### ABOUT THIS EXERCISE
Your reply should consist of the entries, copied exactly and stripped of images.

━━ SUPPLIED ENTRIES

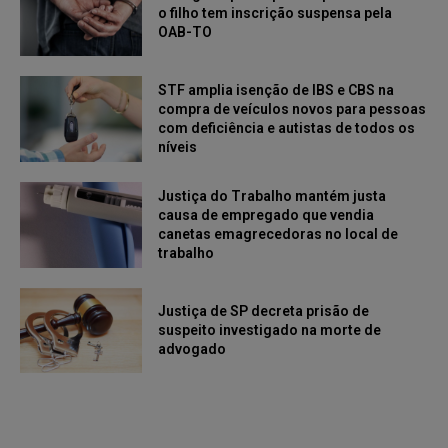
o filho tem inscrição suspensa pela
OAB-TO
STF amplia isenção de IBS e CBS na
compra de veículos novos para pessoas
com deficiência e autistas de todos os
níveis
Justiça do Trabalho mantém justa
causa de empregado que vendia
canetas emagrecedoras no local de
trabalho
Justiça de SP decreta prisão de
suspeito investigado na morte de
advogado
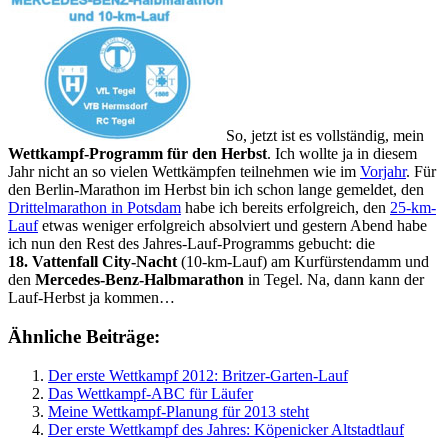
So, jetzt ist es vollständig, mein
Wettkampf-Programm für den Herbst
. Ich wollte ja in diesem
Jahr nicht an so vielen Wettkämpfen teilnehmen wie im
Vorjahr
. Für
den Berlin-Marathon im Herbst bin ich schon lange gemeldet, den
Drittelmarathon in Potsdam
habe ich bereits erfolgreich, den
25-km-
Lauf
etwas weniger erfolgreich absolviert und gestern Abend habe
ich nun den Rest des Jahres-Lauf-Programms gebucht: die
18. Vattenfall City-Nacht
(10-km-Lauf) am Kurfürstendamm und
den
Mercedes-Benz-Halbmarathon
in Tegel. Na, dann kann der
Lauf-Herbst ja kommen…
Ähnliche Beiträge:
Der erste Wettkampf 2012: Britzer-Garten-Lauf
Das Wettkampf-ABC für Läufer
Meine Wettkampf-Planung für 2013 steht
Der erste Wettkampf des Jahres: Köpenicker Altstadtlauf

━━━━

### WRITTEN SOLUTION
o filho tem inscrição suspensa pela
OAB-TO
STF amplia isenção de IBS e CBS na
compra de veículos novos para pessoas
com deficiência e autistas de todos os
níveis
Justiça do Trabalho mantém justa
causa de empregado que vendia
canetas emagrecedoras no local de
trabalho
Justiça de SP decreta prisão de
suspeito investigado na morte de
advogado
So, jetzt ist es vollständig, mein
Wettkampf-Programm für den Herbst
. Ich wollte ja in diesem
Jahr nicht an so vielen Wettkämpfen teilnehmen wie im
Vorjahr
. Für
den Berlin-Marathon im Herbst bin ich schon lange gemeldet, den
Drittelmarathon in Potsdam
habe ich bereits erfolgreich, den
25-km-
Lauf
etwas weniger erfolgreich absolviert und gestern Abend habe
ich nun den Rest des Jahres-Lauf-Programms gebucht: die
18. Vattenfall City-Nacht
(10-km-Lauf) am Kurfürstendamm und
den
Mercedes-Benz-Halbmarathon
in Tegel. Na, dann kann der
Lauf-Herbst ja kommen…
Ähnliche Beiträge:
Der erste Wettkampf 2012: Britzer-Garten-Lauf
Das Wettkampf-ABC für Läufer
Meine Wettkampf-Planung für 2013 steht
Der erste Wettkampf des Jahres: Köpenicker Altstadtlauf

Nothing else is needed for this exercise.